Page MenuHomePhabricator

[LoopReroll] Fix rerolling loop with extra instructions
Needs ReviewPublic

Authored by kawashima-fj on Sep 28 2020, 12:25 AM.

Details

Summary

Fixes PR47627

This fix correctly suppresses rerolling a loop which has unrerollable
instructions which use the induction variable but are not used by root
instructions, reduction instructions, or a loop-increment instruction.

Sample IR for the explanation below:

define void @foo([2 x i32]* nocapture %a) {
entry:
  br label %loop

loop:
  ; base instruction
  %indvar = phi i64 [ 0, %entry ], [ %indvar.next, %loop ]

  ; unrerollable instructions
  %stptrx = getelementptr inbounds [2 x i32], [2 x i32]* %a, i64 %indvar, i64 0
  store i32 999, i32* %stptrx, align 4

  ; extra simple arithmetic operations, used by root instructions
  %plus20 = add nuw nsw i64 %indvar, 20
  %plus10 = add nuw nsw i64 %indvar, 10

  ; root instruction 0
  %ldptr0 = getelementptr inbounds [2 x i32], [2 x i32]* %a, i64 %plus20, i64 0
  %value0 = load i32, i32* %ldptr0, align 4
  %stptr0 = getelementptr inbounds [2 x i32], [2 x i32]* %a, i64 %plus10, i64 0
  store i32 %value0, i32* %stptr0, align 4

  ; root instruction 1
  %ldptr1 = getelementptr inbounds [2 x i32], [2 x i32]* %a, i64 %plus20, i64 1
  %value1 = load i32, i32* %ldptr1, align 4
  %stptr1 = getelementptr inbounds [2 x i32], [2 x i32]* %a, i64 %plus10, i64 1
  store i32 %value1, i32* %stptr1, align 4

  ; loop-increment and latch
  %indvar.next = add nuw nsw i64 %indvar, 1
  %exitcond = icmp eq i64 %indvar.next, 5
  br i1 %exitcond, label %exit, label %loop

exit:
  ret void
}

Before this fix, %indvar was appended to the LoopIncs vector in
the LoopReroll::DAGRootTracker::findRoots function.
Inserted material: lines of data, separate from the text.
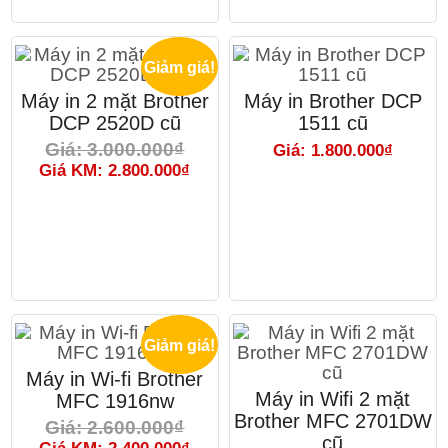
Giảm giá!
Máy in 2 mặt Brother
Máy in Brother DCP
DCP 2520D cũ
1511 cũ
Giá: 3.000.000₫
Giá: 1.800.000₫
Giá KM: 2.800.000₫
Giảm giá!
Máy in Wi-fi Brother
Máy in Wifi 2 mặt
MFC 1916nw
Brother MFC 2701DW
Giá: 2.600.000₫
cũ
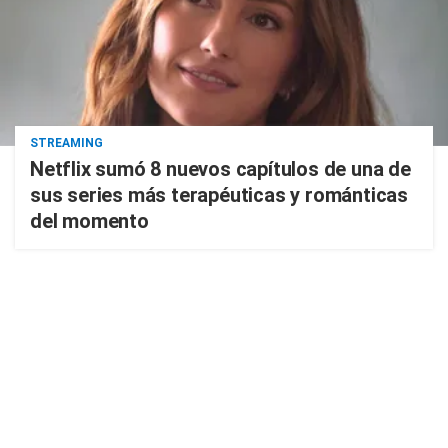
STREAMING
Netflix sumó 8 nuevos capítulos de una de
sus series más terapéuticas y románticas
del momento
I think this is
because we want to mark two instructions with
extra simple arithmetic operations comment above as rerollable
(IL_All) at the end of the
LoopReroll::DAGRootTracker::collectUsedInstructions function,
as well as three instructions with the loop-increment and latch
comment. However, this caused two instruction with the
unrerollable instructions comment above to be marked as rerollable
too.

After this fix, %indvar is not appended to the LoopIncs vector.
Instead, two instructions with extra simple arithmetic operations
comment are marked as rerollable using their own collectInLoopUserSet
call. The unrerollable store instruction is rejected by
isSimpleArithmeticOp. isSimpleArithmeticOp is used in the
LoopReroll::DAGRootTracker::findRootsRecursive function to accept
inctructions with the extra simple arithmetic operations comment.
In this logic, %stptrx is also marked as rerolloable but is harmless.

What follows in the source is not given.